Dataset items
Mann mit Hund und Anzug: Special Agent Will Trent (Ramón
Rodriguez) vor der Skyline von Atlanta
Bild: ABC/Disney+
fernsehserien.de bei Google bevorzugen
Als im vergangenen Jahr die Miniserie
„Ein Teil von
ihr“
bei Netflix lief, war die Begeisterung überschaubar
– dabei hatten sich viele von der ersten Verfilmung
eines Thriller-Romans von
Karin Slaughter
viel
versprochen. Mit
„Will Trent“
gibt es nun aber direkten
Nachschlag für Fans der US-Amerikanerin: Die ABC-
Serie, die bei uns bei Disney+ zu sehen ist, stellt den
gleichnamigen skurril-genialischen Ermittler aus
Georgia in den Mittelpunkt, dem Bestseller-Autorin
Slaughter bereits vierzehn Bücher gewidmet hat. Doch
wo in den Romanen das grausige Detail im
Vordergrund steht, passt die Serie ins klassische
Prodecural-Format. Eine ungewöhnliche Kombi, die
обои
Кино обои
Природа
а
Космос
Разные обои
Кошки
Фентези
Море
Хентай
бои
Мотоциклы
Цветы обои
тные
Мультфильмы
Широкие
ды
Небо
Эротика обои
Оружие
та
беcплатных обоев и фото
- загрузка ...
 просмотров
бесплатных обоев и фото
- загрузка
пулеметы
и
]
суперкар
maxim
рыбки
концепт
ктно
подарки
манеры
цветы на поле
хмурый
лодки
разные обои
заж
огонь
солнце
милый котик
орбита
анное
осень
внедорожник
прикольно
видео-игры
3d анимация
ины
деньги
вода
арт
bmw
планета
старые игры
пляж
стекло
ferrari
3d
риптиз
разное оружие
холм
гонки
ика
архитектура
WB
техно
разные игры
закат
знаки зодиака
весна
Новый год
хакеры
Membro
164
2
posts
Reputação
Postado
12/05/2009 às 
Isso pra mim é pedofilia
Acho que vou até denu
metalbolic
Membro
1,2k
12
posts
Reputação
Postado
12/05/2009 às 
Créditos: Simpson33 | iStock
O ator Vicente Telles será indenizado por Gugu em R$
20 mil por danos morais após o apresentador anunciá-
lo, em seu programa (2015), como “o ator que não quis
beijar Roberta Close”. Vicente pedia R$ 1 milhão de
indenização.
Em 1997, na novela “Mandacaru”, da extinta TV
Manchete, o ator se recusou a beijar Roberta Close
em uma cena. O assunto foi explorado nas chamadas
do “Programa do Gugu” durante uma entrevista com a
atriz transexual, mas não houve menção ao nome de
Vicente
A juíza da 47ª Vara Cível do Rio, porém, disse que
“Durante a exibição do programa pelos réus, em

■ TASK INSTRUCTIONS: Copy every line of the data that holds the string "обоев".

■ WRITTEN ANSWER:
беcплатных обоев и фото
бесплатных обоев и фото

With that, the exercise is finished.